___ INFORMATION SUPPLIED
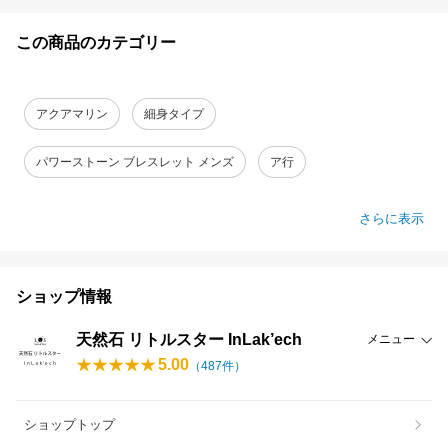
この商品のカテゴリー
アクアマリン
細身タイプ
パワーストーン ブレスレット メンズ
ア行
さらに表示
ショップ情報
天然石 リトルスター InLak’ech
メニュー
5.00
（
487
件）
ショップトップ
______
> _TASK TO COMPLETE_
Pictures in the records above are to be left out of an otherwise exact copy.

> _ANSWER_
この商品のカテゴリー
アクアマリン
細身タイプ
パワーストーン ブレスレット メンズ
ア行
さらに表示
ショップ情報
天然石 リトルスター InLak’ech
メニュー
5.00
（
487
件）
ショップトップ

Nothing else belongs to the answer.